The story of the Annunciation is beloved amongst Catholics. It is here that we see Mary’s indispensable role in the story of Salvation begin to unfold. It is here that Mary teaches us that by giving our ‘yes’ to God, even when we afraid (especially when we are afraid), we can participate in God’s plan for mankind, helping His Kingdom to come.
That narrative is a little overdone. It is beautiful, and certainly true; we must follow Mary’s example, and give our fiat to God, asking for the Blessed Mother’s intercession when we feel afraid to take bold steps alone. I am certainly not questioning the goodness and truth of this lesson. It’s just that this seems to be *the* ‘teachable moment’ that gets reeled off again and again when it comes to the Annunciation.
As I prayed the first Joyful Mystery of the Rosary yesterday, something else stood out to me. We know intellectually that Mary must have been confused by what God asked of her, and that the people around her must have gossiped and accuse her of all sorts of terrible things once they knew she was pregnant. But because we know so well that this was a fundamental part of God’s plan for Salvation, have we perhaps forgotten that, when it actually happened, people didn’t know that? All they saw was a young girl, not yet married, who had suddenly and mysteriously fallen pregnant?
If that happened today, would you believe Mary’s story? Would you think that she was the axis on which the story of Salvation turns? Or would you just think that she was delusional, kidding herself, or outright lying – even blaspheming against God by using Him as an excuse for her sin?
I suspect I might think the latter. And that got me to thinking – how many times have we inwardly or outwardly questioned God’s call for someone else? Wondered whether they are simply using God as an excuse for something they want to do whether or not it is God’s will? How many times have I let someone else’s raised eyebrows or judgement thinly veiled as ‘advice’, make me question God’s plan for my life?

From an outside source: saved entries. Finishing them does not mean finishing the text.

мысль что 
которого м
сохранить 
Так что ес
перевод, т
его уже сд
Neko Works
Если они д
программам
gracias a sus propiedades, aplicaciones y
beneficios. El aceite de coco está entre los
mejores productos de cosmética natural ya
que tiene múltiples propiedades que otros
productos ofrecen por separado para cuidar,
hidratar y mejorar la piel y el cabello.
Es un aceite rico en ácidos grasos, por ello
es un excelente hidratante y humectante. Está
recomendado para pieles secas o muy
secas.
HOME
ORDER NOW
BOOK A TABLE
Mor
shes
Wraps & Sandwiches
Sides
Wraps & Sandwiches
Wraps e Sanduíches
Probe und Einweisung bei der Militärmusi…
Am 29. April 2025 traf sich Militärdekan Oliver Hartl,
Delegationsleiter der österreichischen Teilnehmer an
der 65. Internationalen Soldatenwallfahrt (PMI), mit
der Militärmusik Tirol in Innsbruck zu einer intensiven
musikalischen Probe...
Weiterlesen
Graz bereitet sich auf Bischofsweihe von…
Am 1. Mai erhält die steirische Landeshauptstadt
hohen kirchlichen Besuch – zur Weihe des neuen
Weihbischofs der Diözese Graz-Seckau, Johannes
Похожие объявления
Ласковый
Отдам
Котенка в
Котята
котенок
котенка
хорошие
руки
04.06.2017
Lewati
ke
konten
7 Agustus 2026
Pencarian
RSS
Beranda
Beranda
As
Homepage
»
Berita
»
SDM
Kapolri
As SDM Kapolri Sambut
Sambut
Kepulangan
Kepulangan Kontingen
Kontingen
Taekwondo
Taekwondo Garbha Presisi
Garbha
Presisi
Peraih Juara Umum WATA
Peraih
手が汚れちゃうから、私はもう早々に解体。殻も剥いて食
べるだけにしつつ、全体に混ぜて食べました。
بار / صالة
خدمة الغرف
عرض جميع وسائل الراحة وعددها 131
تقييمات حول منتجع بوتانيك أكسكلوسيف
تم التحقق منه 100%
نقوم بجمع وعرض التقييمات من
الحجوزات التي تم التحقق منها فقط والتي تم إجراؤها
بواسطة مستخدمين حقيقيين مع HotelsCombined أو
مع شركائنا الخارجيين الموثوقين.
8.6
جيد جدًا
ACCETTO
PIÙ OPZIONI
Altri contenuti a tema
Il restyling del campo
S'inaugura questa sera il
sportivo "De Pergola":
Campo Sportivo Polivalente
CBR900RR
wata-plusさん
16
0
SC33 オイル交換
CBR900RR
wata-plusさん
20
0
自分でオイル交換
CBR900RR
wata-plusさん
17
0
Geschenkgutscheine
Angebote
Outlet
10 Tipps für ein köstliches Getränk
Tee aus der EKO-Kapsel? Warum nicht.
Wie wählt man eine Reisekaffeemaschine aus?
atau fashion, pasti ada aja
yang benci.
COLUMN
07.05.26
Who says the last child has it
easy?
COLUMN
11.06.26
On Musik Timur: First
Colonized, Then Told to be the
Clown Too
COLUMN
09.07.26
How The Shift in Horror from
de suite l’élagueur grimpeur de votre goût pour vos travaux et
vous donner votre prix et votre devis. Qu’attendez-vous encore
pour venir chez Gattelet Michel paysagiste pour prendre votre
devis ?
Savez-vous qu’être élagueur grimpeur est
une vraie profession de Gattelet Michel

No one except God can tell you who you should marry. Maybe God will speak through someone you know – but you shouldn’t let someone’s unsolicited and perhaps uncharitable opinion be a deciding factor. Your non-religious friends might say, “What’s the problem? Why does it matter whether he shares your beliefs? This is the problem with religion – it divides people!”. Whilst your devout Catholic friends might say, ‘There’s no way that God wants you to marry a non-Catholic. How can you give your whole self to God if you can’t share your beliefs with your spouse?”
God has a special and unique plan for each of us, one that may seem surprising or even shocking to outsiders – as Mary’s story shows us. Mary also shows us that it’s OK to be afraid or even to question God about His plan. Ultimately, she demonstrates that if we accept a plan that may cause whispers and gossip, we can bring glory to God.
As I always say, I do not wish to suggest that any and all relationships with non-Catholics are willed by God. You need to be honest with yourself and open to God’s voice when discerning how any given relationship will impact your relationship with God. But don’t be put off by other people casting doubt on your role in God’s tapestry of Salvation.